### DESCRIPTION OF THE TASK
From the material below, retype exactly the lines that begin at the line with "Zum Servicecenter" and end after the line with "em Atibaia."; pictures stay out of the copy.

### EXERCISE DATA
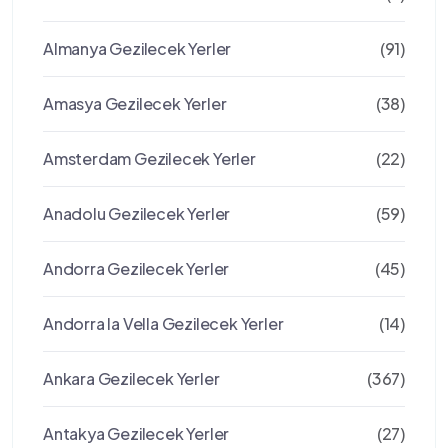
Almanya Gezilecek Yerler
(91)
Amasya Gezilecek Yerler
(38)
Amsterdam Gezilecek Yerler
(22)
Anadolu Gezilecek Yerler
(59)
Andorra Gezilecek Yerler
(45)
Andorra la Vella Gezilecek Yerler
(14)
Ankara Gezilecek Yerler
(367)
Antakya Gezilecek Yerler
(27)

==

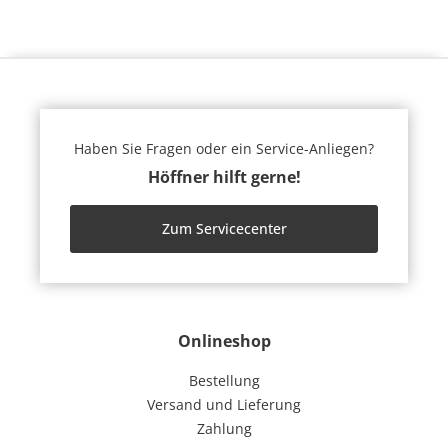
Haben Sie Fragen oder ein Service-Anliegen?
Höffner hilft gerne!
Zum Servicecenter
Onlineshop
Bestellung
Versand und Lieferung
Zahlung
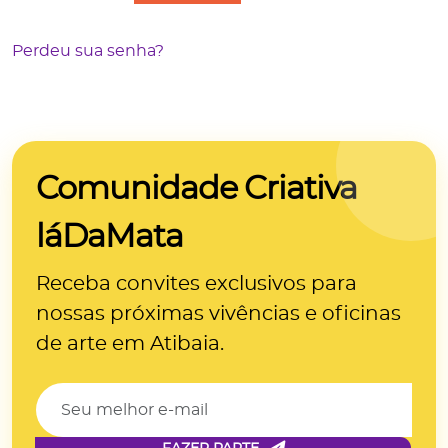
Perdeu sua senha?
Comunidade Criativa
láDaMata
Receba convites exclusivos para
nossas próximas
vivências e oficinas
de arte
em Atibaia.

### FINAL ANSWER
Zum Servicecenter
Onlineshop
Bestellung
Versand und Lieferung
Zahlung
Perdeu sua senha?
Comunidade Criativa
láDaMata
Receba convites exclusivos para
nossas próximas
vivências e oficinas
de arte
em Atibaia.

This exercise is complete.